• _WORK TO BE COMPLETED_: Once you have checked the records that follow, state how many of their lines hold "Jojo", giving the number only.

• _DATA FOR REVIEW_:
********

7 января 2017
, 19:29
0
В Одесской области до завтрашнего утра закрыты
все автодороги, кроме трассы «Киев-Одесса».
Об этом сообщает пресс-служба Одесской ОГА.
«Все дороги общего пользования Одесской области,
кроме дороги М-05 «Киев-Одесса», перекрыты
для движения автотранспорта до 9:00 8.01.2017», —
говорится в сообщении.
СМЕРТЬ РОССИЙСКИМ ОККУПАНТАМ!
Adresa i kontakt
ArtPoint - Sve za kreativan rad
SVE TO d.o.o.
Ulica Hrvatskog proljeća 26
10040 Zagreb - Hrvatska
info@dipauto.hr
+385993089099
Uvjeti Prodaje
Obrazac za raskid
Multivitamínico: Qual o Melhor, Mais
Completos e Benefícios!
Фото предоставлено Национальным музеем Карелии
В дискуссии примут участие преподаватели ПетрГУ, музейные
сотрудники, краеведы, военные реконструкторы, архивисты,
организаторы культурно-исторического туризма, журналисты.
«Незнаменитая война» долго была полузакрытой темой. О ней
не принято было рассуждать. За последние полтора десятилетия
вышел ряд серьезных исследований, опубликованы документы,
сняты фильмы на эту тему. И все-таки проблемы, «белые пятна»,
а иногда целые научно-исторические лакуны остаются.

********

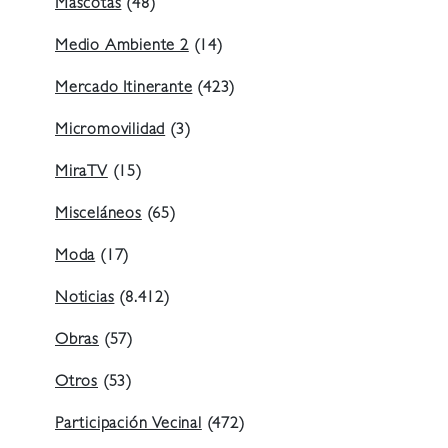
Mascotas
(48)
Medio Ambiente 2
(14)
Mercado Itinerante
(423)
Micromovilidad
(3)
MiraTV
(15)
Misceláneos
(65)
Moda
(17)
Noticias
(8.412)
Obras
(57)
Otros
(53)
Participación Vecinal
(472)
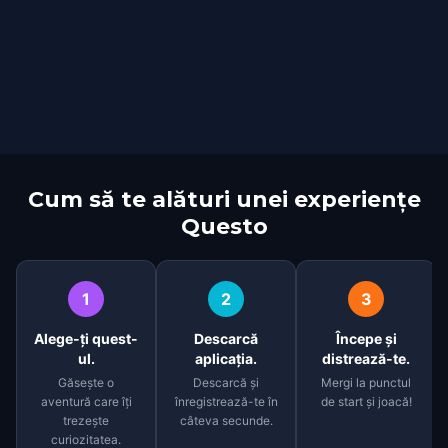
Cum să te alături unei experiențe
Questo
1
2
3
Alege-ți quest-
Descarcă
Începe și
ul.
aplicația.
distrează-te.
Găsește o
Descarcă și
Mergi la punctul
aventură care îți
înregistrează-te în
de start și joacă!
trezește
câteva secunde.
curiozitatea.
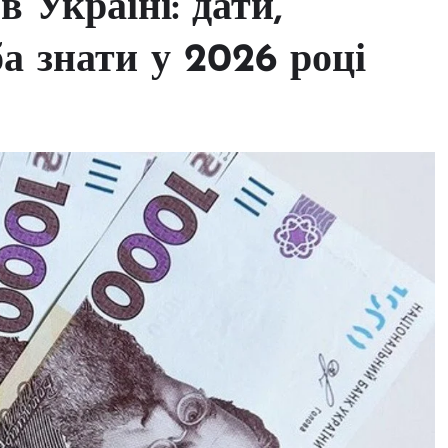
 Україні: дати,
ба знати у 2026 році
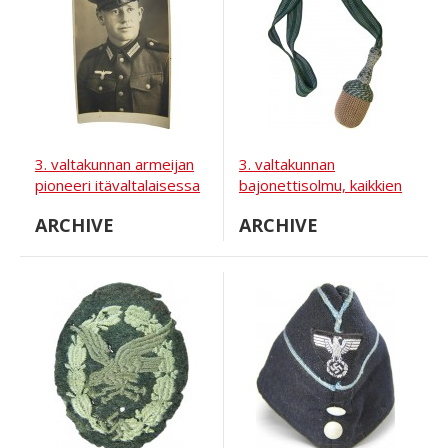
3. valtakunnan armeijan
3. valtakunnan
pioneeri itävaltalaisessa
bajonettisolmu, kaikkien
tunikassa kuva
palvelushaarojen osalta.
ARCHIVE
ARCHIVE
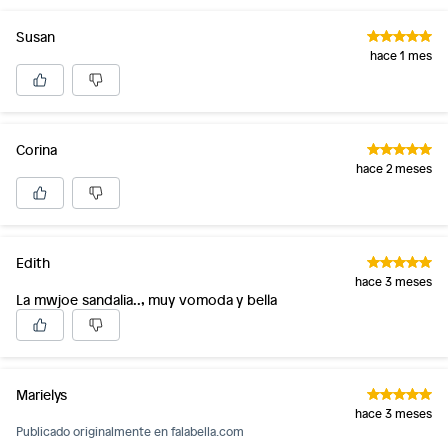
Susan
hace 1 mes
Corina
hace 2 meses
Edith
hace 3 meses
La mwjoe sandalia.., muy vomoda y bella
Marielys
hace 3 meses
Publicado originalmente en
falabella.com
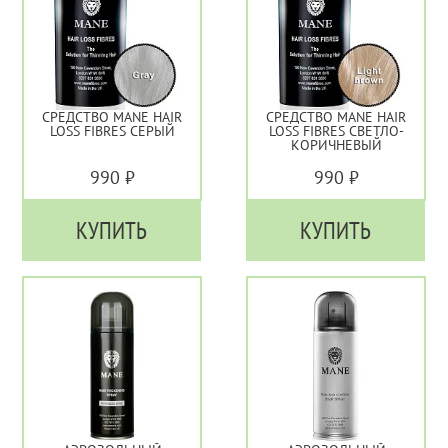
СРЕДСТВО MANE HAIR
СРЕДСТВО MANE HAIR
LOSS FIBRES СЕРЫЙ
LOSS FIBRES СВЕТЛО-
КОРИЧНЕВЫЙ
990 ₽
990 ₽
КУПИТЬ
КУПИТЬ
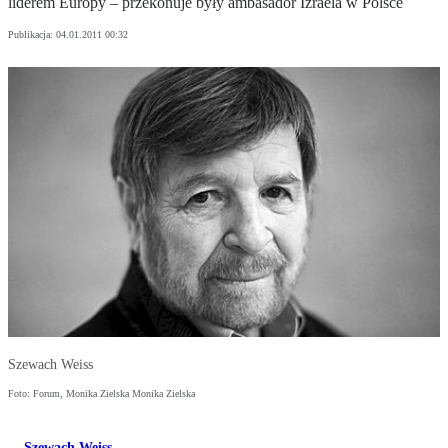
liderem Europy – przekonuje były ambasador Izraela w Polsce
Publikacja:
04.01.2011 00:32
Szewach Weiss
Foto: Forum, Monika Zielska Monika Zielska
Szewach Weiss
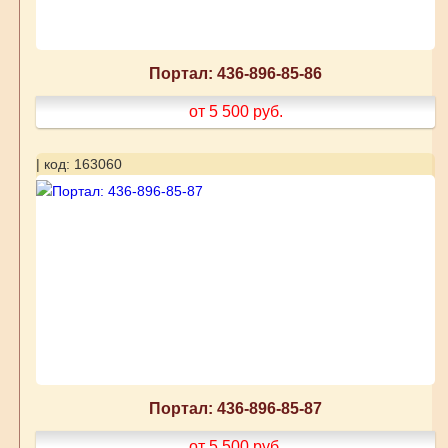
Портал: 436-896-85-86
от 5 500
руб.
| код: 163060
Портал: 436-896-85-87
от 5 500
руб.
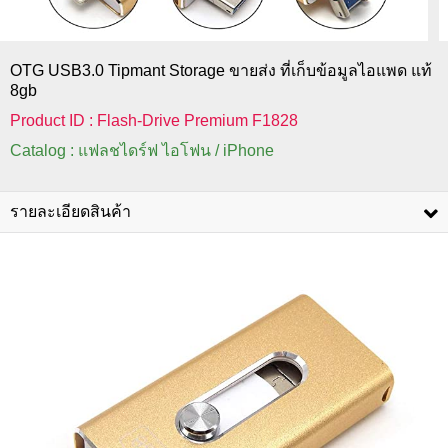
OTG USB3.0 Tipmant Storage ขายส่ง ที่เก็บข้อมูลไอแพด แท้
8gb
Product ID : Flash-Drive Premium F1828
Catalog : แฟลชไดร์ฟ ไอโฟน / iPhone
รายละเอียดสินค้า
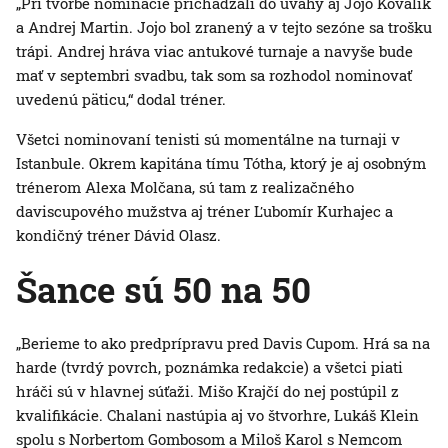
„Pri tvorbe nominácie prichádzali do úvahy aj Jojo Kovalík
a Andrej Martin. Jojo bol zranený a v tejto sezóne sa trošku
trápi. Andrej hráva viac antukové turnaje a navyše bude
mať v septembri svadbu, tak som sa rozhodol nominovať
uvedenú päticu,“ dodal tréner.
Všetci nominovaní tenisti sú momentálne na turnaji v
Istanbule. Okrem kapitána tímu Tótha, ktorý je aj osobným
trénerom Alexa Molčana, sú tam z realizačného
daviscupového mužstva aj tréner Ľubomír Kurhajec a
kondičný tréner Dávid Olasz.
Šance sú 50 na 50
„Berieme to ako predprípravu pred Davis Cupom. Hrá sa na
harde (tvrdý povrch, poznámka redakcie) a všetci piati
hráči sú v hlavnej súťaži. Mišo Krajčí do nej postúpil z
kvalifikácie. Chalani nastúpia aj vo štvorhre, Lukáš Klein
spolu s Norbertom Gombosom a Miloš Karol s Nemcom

********

• _ANSWER AREA_: 2